China’s Growing Investments in the Kingdom of Saudi Arabia
China's FDI in Saudi Arabia has seen significant growth since the launch of the BRI in 2013. FDI flows reached a record high of $654 million in 2019. Additionally, trade between the two countries has also flourished, with China's industrial exports to Saudi Arabia increasing by 50% since 2013, and Saudi Arabia's crude oil exports to China growing from 364 to 638 million barrels in 2021. Chinese-Saudi cooperation now extends to new sectors like renewable energy, construction and digital innovation. China has also been strengthening its presence in Saudi’s port sector, which is vital to bolstering its MSR initiative, and also lies at the intersection of both China’s BRI and KSA’s Vision 2030.
In 2021, China’s COSCO Shipping Ports (CSPL) entered into an agreement with the founding shareholders of Saudi Arabia’s Red Sea Gateway Terminal Limited (RSGT) to acquire a 20% stake in the terminal which is located at Jeddah Islamic Port. For many years, Saudi Arabia’s Red Sea ports, particularly in Jeddah, have been a gateway to East and Horn African exports. Besides establishing a foothold in historic marine gateways in the Gulf towards Africa, China is also deepening its investments in emerging Saudi destinations as part of the Saudi Silk Road.
Saudi Silk Road Industrial Services is a joint venture between KSA and China, in which the Chinese hold 60% equity. As part of the Saudi Silk Road project, the Chinese government has identified Jazan, Yanbu and Jubail as part of its investment foci.

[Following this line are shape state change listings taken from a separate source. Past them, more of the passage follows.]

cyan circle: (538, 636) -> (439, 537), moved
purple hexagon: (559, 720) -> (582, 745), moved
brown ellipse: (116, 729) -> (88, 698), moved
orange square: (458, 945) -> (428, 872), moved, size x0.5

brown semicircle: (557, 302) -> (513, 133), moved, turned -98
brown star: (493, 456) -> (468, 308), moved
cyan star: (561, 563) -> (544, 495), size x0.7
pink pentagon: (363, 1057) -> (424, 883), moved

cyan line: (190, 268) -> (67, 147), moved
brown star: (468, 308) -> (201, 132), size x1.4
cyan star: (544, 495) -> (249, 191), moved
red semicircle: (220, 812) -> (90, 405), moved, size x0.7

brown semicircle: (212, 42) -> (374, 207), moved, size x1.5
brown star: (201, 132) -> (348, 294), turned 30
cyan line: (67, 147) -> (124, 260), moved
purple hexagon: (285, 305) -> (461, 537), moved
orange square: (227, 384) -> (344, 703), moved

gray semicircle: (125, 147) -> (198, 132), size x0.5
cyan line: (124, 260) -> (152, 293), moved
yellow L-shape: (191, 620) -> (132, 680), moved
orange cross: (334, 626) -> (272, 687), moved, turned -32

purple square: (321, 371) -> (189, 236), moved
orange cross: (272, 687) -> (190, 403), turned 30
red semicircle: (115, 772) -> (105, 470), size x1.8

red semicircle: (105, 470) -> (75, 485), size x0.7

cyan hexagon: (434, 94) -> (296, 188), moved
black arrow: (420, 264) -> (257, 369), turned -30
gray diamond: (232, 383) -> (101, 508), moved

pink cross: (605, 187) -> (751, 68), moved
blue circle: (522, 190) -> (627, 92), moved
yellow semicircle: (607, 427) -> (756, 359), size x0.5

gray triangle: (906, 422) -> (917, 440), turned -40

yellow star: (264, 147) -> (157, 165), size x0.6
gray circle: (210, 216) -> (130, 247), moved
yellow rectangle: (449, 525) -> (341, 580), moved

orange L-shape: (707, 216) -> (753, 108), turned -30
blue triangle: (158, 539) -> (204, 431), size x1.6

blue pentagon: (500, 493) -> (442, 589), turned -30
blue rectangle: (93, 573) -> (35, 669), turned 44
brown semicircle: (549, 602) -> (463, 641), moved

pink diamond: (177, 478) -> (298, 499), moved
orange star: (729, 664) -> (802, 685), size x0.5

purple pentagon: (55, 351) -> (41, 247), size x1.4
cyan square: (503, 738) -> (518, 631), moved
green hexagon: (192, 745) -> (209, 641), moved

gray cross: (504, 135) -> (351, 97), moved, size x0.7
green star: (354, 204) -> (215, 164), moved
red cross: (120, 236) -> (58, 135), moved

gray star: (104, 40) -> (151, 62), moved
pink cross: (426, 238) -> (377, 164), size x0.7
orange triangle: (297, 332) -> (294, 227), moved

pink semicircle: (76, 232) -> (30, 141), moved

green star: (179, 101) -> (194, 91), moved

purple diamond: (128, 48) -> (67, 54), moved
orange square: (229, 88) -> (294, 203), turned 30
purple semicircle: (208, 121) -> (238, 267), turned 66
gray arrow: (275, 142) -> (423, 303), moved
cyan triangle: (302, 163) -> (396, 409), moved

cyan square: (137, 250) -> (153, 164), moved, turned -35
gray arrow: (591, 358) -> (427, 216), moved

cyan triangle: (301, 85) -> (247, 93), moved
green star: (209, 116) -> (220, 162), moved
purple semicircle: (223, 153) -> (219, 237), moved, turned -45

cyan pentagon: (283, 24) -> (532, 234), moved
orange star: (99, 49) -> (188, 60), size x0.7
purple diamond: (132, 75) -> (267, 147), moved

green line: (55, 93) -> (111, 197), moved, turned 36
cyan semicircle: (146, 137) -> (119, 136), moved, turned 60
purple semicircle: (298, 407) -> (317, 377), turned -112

While Jazan and Yanbu are port cities in the Red Sea, Jubail is a critical industrial port city on Saudi’s eastern coast. As part of this initiative, China is set to invest in the construction of industrial cities, marine ports and storage facilities as well as downstream energy industries. Over the years, China has also been involved in the development of Saudi Arabia’s long-held ambition of constructing a railway line that connects its eastern and western ports. These developments are vital to China’s MSR and BRI, as they offer a strategic road connecting the China-led Chabahar port in Iran with Saudi’s Eastern and then Western ports, eventually connecting to Africa from the East.
Amidst a complex interplay of factors, Saudi Arabia and China have forged robust ties. Seeking to expand its geopolitical horizons beyond conventional allies, Saudi Arabia too, has actively pursued closer relations with China. A key aspect of this partnership involves enticing Chinese foreign direct investment (FDI) to fuel the ambitious Vision 2030 development agenda and bolster both domestic and international connectivity. Leveraging its strategic location along China's Marine Silk Road allows Saudi Arabia to turn these aspirations into reality enabling a cooperation that propel’s both China and KSA’s geopolitical surge.
Saniya Syeda is a Senior Analyst at Botho Emerging Markets Group.